Disney Princess: Enchanted Journey
What parents need to know
Parents Need to Know
Parents need to know that this is a highly commercial game featuring characters from no less than five Disney movies, though no specific products or toys can be seen. Game difficulty is suitable for girls of kindergarten age, though many of the easier challenges can be completed by kids as young as three years old. Has a great co-op mode.
What's it about?
Targeted squarely at your kindergarten-aged girl, DISNEY PRINCESS: ENCHANTED JOURNEY puts her in the slippers of a lass who is led by a pixie to a dilapidated castle and told that the only way to restore it to its former glory is to help a quintet of princesses—Snow White from Snow White and the Seven Dwarfs, The Little Mermaid's Ariel, Belle from Beauty and the Beast, Aladdin's Jasmine, and Cinderella—in their struggle against the an evil witch and her minions, blobby bad guys known as bogs.
Her journey takes her to famous locations from the princesses' films, including castles, mines, cottages, and forests. She is bestowed a wand that she can brandish to turn bogs into butterflies, color environmental objects that have lost their luster, and dispel mirages, and she uses it often during the game's wide variety of missions, which range from item hunts to rhythm challenges. Parents can plug in a second controller, which creates a second little girl on screen, and help their kids complete trickier missions.
Is it any good?
Little girls who love Disney's classic princesses will cue to Enchanted Journey immediately. It's flowing, colorful graphics make it look like an interactive Disney movie, and much of the voice work was done by cast members from the more modern films. What's more, they'll likely enjoy the opportunity to create their very own Disney princess, dressing her up by picking from a small selection of clothing residing in the closet in the bedroom of the castle she's trying to restore. But the real draw will be the game's accessible play. It's a terrific adventure for beginning gamers, offering up challenges that kids as young as three years old will be able to understand, such as searching small settings looking for mailboxes or using a colorful wand to paint trees, turtles, wheelbarrows, and birdhouses.

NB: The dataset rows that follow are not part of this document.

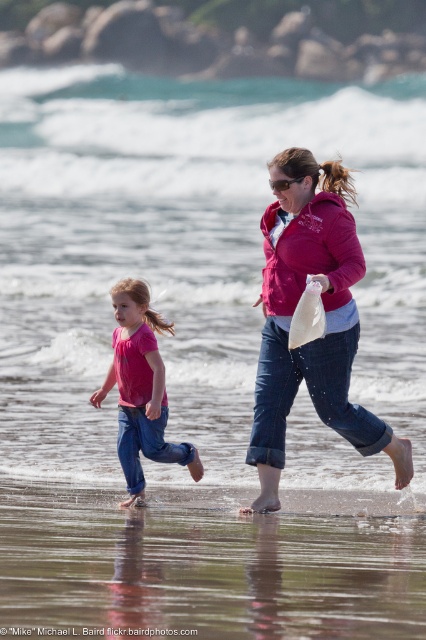 Does clear water at lower center have a greater width compared to matte pink hoodie at center?

Correct, the width of clear water at lower center exceeds that of matte pink hoodie at center.

Between clear water at lower center and matte pink hoodie at center, which one appears on the right side from the viewer's perspective?

clear water at lower center is more to the right.

Find the location of a particular element. This screenshot has height=640, width=426. clear water at lower center is located at coordinates (189, 250).

Locate an element on the screen. matte pink hoodie at center is located at coordinates (325, 316).

Who is positioned more to the right, matte pink hoodie at center or matte pink jacket at center?

From the viewer's perspective, matte pink hoodie at center appears more on the right side.

I want to click on matte pink hoodie at center, so click(325, 316).

The image size is (426, 640). I want to click on matte pink hoodie at center, so (325, 316).

Between point (210, 333) and point (135, 480), which one is positioned behind?

The point (210, 333) is behind.

Can you confirm if clear water at lower center is positioned above pink matte shirt at center?

Yes.

Is point (20, 369) more distant than point (161, 381)?

Yes, it is behind point (161, 381).

Identify the location of clear water at lower center. [x=189, y=250]. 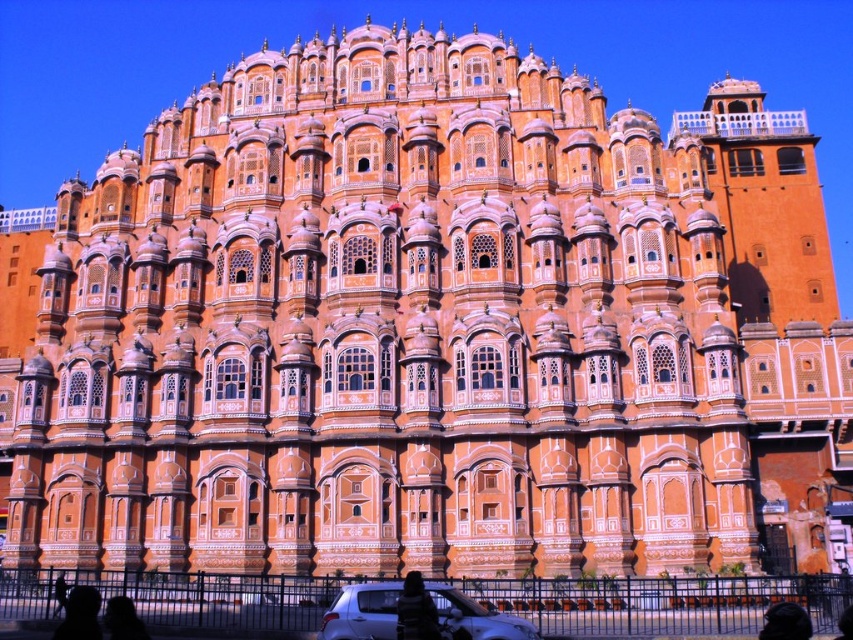 Question: Does dark gray fabric jacket at lower center appear under silhouette figure at lower left?

Choices:
 (A) yes
 (B) no

Answer: (B)

Question: Which point is farther to the camera?

Choices:
 (A) (126, 637)
 (B) (399, 636)
 (C) (776, 634)

Answer: (B)

Question: Among these points, which one is farthest from the camera?

Choices:
 (A) (421, 637)
 (B) (120, 636)

Answer: (A)

Question: Which object appears closest to the camera in this image?

Choices:
 (A) dark gray fabric jacket at lower center
 (B) silhouette skin at lower left
 (C) black fabric at lower right

Answer: (B)

Question: Is dark gray fabric jacket at lower center below black fabric at lower right?

Choices:
 (A) no
 (B) yes

Answer: (A)

Question: Does dark gray fabric jacket at lower center appear over silhouette figure at lower left?

Choices:
 (A) no
 (B) yes

Answer: (B) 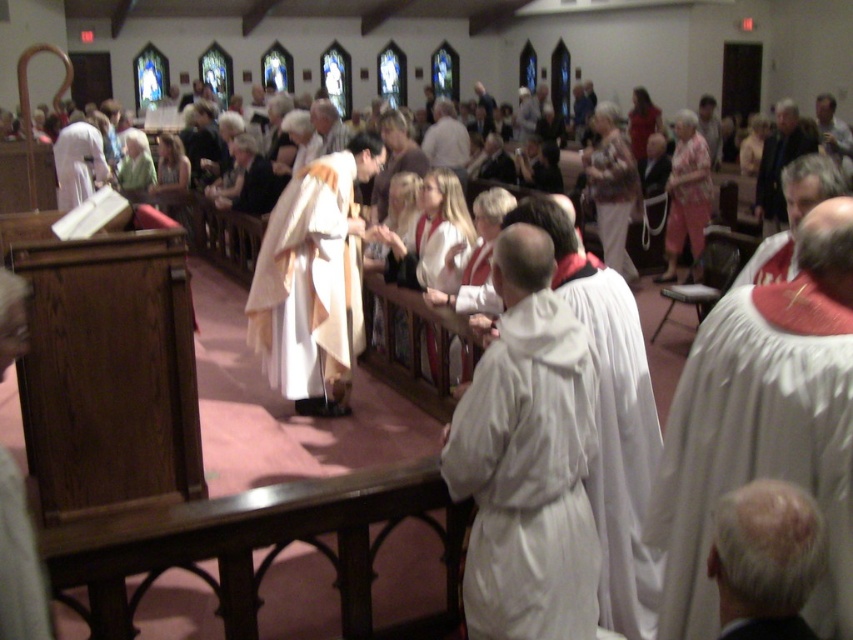 Question: Where is white clothed man at center located in relation to gray hair at upper right in the image?

Choices:
 (A) above
 (B) below

Answer: (B)

Question: Which point is farther to the camera?

Choices:
 (A) light brown leather jacket at center
 (B) light brown leather jacket at upper right
 (C) white matte robe at lower right
 (D) white clothed robe at center

Answer: (A)

Question: Does white clothed robe at center appear over floral print fabric robe at center?

Choices:
 (A) yes
 (B) no

Answer: (B)

Question: Which object is the closest to the white matte robe at lower right?

Choices:
 (A) white clothed robe at center
 (B) floral print fabric robe at center

Answer: (A)

Question: Which of the following is the farthest from the observer?

Choices:
 (A) (740, 545)
 (B) (787, 228)

Answer: (B)

Question: Is white cloth robe at center below light brown leather jacket at upper right?

Choices:
 (A) yes
 (B) no

Answer: (A) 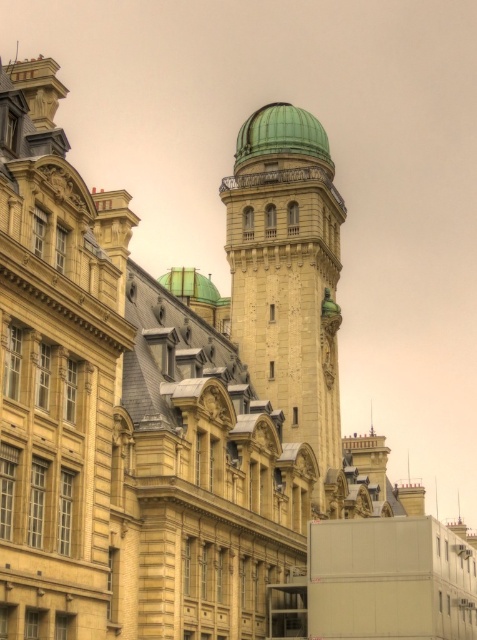 Question: Which point is closer to the camera?

Choices:
 (A) (251, 141)
 (B) (294, 173)
 (C) (175, 289)

Answer: (B)

Question: Is green dome at center to the right of green matte dome at upper center from the viewer's perspective?

Choices:
 (A) no
 (B) yes

Answer: (B)

Question: Which point is closer to the camera taking this photo?

Choices:
 (A) (303, 144)
 (B) (178, 296)
 (C) (279, 177)

Answer: (C)

Question: Is green dome at center wider than green polished dome at upper center?

Choices:
 (A) yes
 (B) no

Answer: (A)

Question: Where is green dome at center located in relation to green matte dome at upper center in the image?

Choices:
 (A) below
 (B) above

Answer: (A)

Question: Among these points, which one is farthest from the camera?

Choices:
 (A) (209, 291)
 (B) (265, 301)
 (C) (269, 112)

Answer: (A) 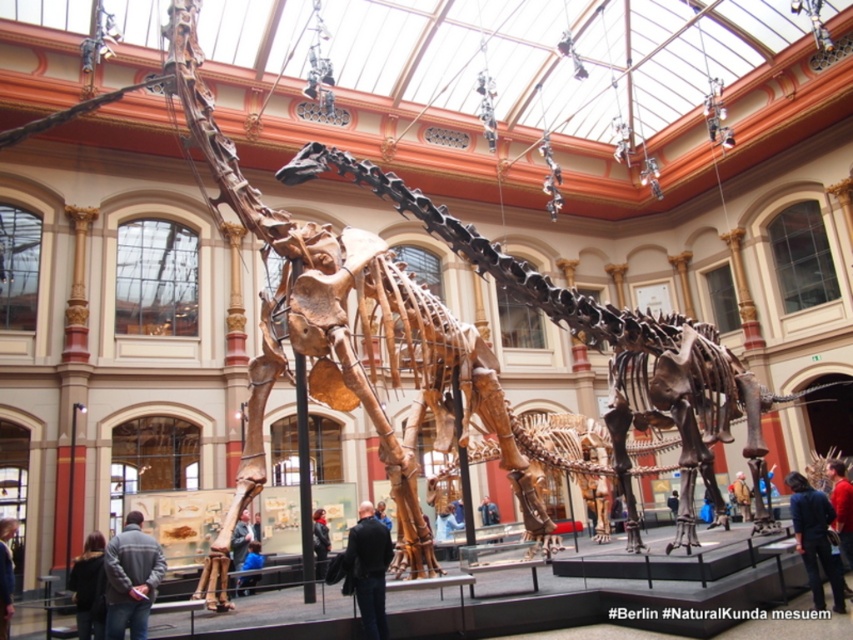 Is point (793, 486) positioned behind point (236, 525)?

No, it is in front of (236, 525).

How distant is dark blue fabric jacket at lower right from blue jeans at center?

29.50 meters

Does point (805, 536) come behind point (242, 538)?

No, (805, 536) is in front of (242, 538).

Where is `dark blue fabric jacket at lower right`? The width and height of the screenshot is (853, 640). dark blue fabric jacket at lower right is located at coordinates (815, 540).

Who is positioned more to the right, brown bone-like skeleton at center or dark blue jeans at center?

brown bone-like skeleton at center is more to the right.

Is brown bone-like skeleton at center bigger than dark blue jeans at center?

Yes, brown bone-like skeleton at center is bigger than dark blue jeans at center.

Describe the element at coordinates (605, 346) in the screenshot. I see `brown bone-like skeleton at center` at that location.

Where is `brown bone-like skeleton at center`? This screenshot has height=640, width=853. brown bone-like skeleton at center is located at coordinates (605, 346).

Between dark blue jeans at center and blue fabric jacket at center, which one appears on the left side from the viewer's perspective?

From the viewer's perspective, blue fabric jacket at center appears more on the left side.

At what (x,y) coordinates should I click in order to perform the action: click on dark blue jeans at center. Please return your answer as a coordinate pair (x, y). The height and width of the screenshot is (640, 853). Looking at the image, I should click on (368, 570).

This screenshot has width=853, height=640. In order to click on dark blue jeans at center in this screenshot , I will do `click(368, 570)`. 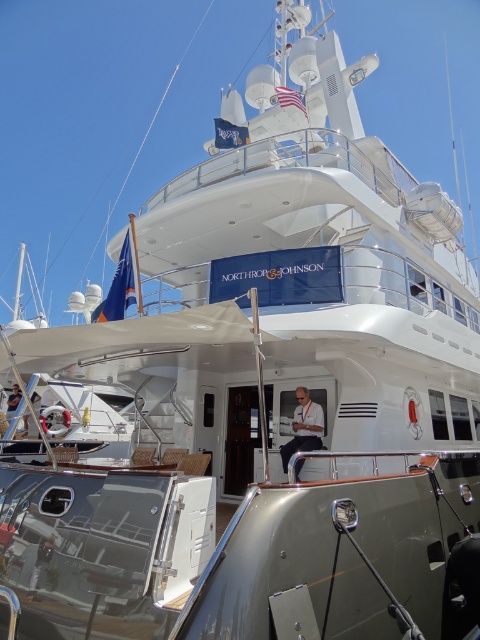 Measure the distance between point (296,438) and camera.

They are 5.96 meters apart.

The width and height of the screenshot is (480, 640). Find the location of `white fabric shirt at center`. white fabric shirt at center is located at coordinates (303, 428). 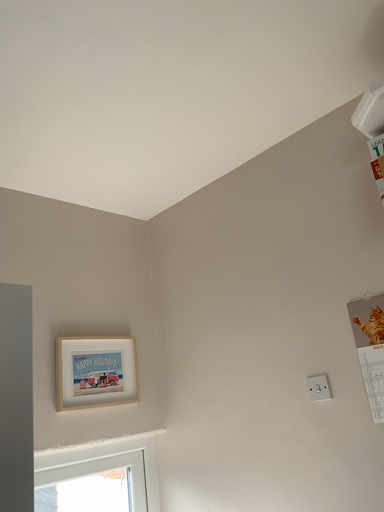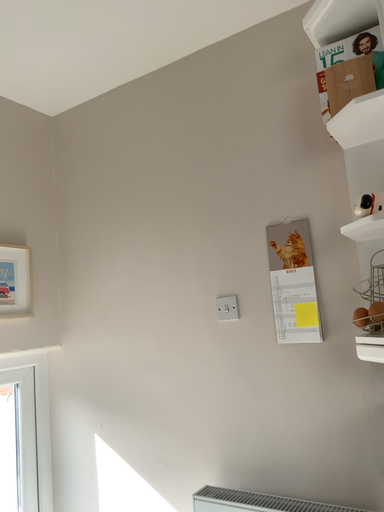 Question: Which way did the camera rotate in the video?

Choices:
 (A) rotated upward
 (B) rotated downward

Answer: (B) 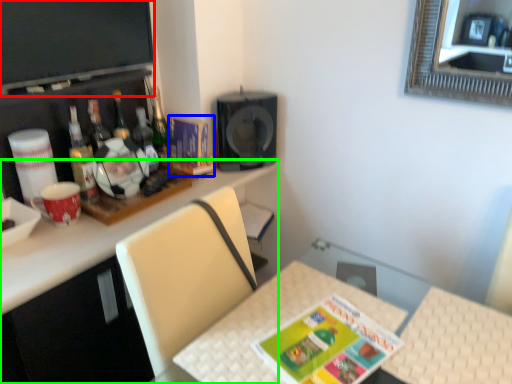 Question: Which object is positioned closest to television (highlighted by a red box)? Select from magazine (highlighted by a blue box) and desk (highlighted by a green box).

Choices:
 (A) magazine
 (B) desk

Answer: (A) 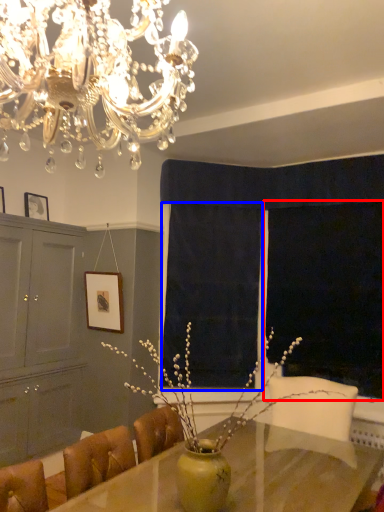 Question: Which object is further to the camera taking this photo, window screen (highlighted by a red box) or curtain (highlighted by a blue box)?

Choices:
 (A) window screen
 (B) curtain

Answer: (B) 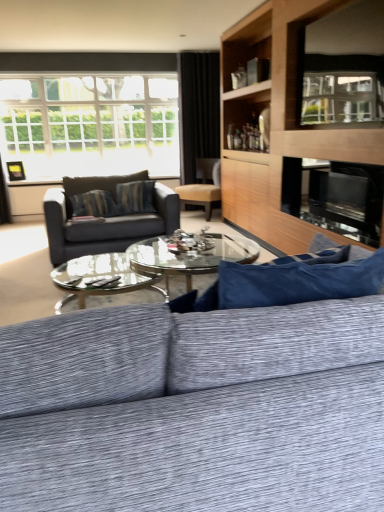 Question: From the image's perspective, is matte black couch at center, arranged as the 2th studio couch when viewed from the front, below white glass window at upper left?

Choices:
 (A) yes
 (B) no

Answer: (A)

Question: Is matte black couch at center, arranged as the 2th studio couch when viewed from the front, far away from white glass window at upper left?

Choices:
 (A) no
 (B) yes

Answer: (B)

Question: From a real-world perspective, is matte black couch at center, marked as the first studio couch in a back-to-front arrangement, located beneath white glass window at upper left?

Know, though, that the difficulty level is harder for some tasks, such as a rhythm game that requires button memorization, and a gem catching mission that requires players to quickly move a basket to nab falling gems and avoid worthless stones. Each of the princesses has her own difficulty level (Jasmine and Ariel's chapters are easiest, while Snow White's are hardest), so parents can steer kids toward games suitable for their age group. However, girls might get miffed if they really want to visit a particular princess whose missions are simply too advanced for them. Still, it's a good -- if rather commercial -- game for young girls.
Families can talk about...
Families can talk about the Disney princesses. What is it about these colorful young women that appeals to little girls? Their beauty? Their lifestyles? Their clothing? Is there anything about their looks that is unbelievable, anything about the way they live that is unattainable or unsustainable? How do real-world princesses compare to these women?